Visite guidée des lieux emblématiques de Lyon

4 food courts ailleurs en France

La Gare du Sud à Nice

Inaugurée en 1892, la Gare du Sud a accueilli durant un siècle trains et voyageurs. Après une mise en sommeil, elle renaît en 2019 en food court ambitieux abritant une trentaine de stands nourrissant les Niçois du petit déjeuner à tard dans la nuit. Entouré du très populaire marché de la Libération, c'est le nouveau hot spot gourmand à quelques minutes de la promenade des Anglais.

www.lagaredusud.com

Le Marché du Lez à Montpellier

Le Marché du Lez s'est installé en 2016 dans d'anciens locaux industriels et agricoles en bordure du fleuve le Lez. Une dizaine de stands de street-food mais aussi des brocanteurs, des boutiques, un marché de producteurs, des ateliers d'artistes et un beau programme culturel confèrent au lieu une atmosphère bohème.

www.marchedulez.com

Ground Control à Paris

Situé à proximité de la Gare de Lyon, dans une ancienne halle de tri postal de la SNCF, Ground Control héberge depuis 2013 une quinzaine d'étals où l'on commande ses plats et boissons avant de trouver une place dans les 4 000 m² de ce food court taille XXL. Un concept-store, une librairie pointue ou un corner pour acheter des plantes complètent l'offre de ce lieu qui programme aussi des ateliers et des événements culturels.

www.groundcontrolparis.com

Grand Scène à Lille

Ce nouveau temple de la street-food est très attendu des Lillois.

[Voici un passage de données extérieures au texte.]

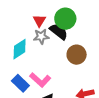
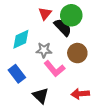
gray star: (41, 37) -> (44, 50), moved
pink L-shape: (40, 80) -> (55, 69), moved

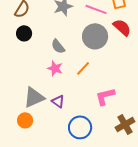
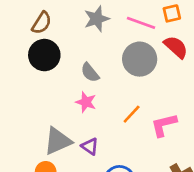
black circle: (24, 33) -> (44, 55), size x1.5
orange line: (83, 68) -> (132, 114), moved
pink L-shape: (105, 96) -> (164, 125), moved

Grand Scène doit ouvrir ses portes ce printemps, dès que les conditions sanitaires autoriseront les foodies à se ruer sur les 10 stands et 2 bars de cet espace pouvant accueillir jusqu'à 800 personnes dans le vieux Lille. Comme beaucoup de food courts, ce sera aussi un lieu de vie et de culture. Des gradins permettront au public de se sustenter face aux chefs officiant derrière leurs fourneaux.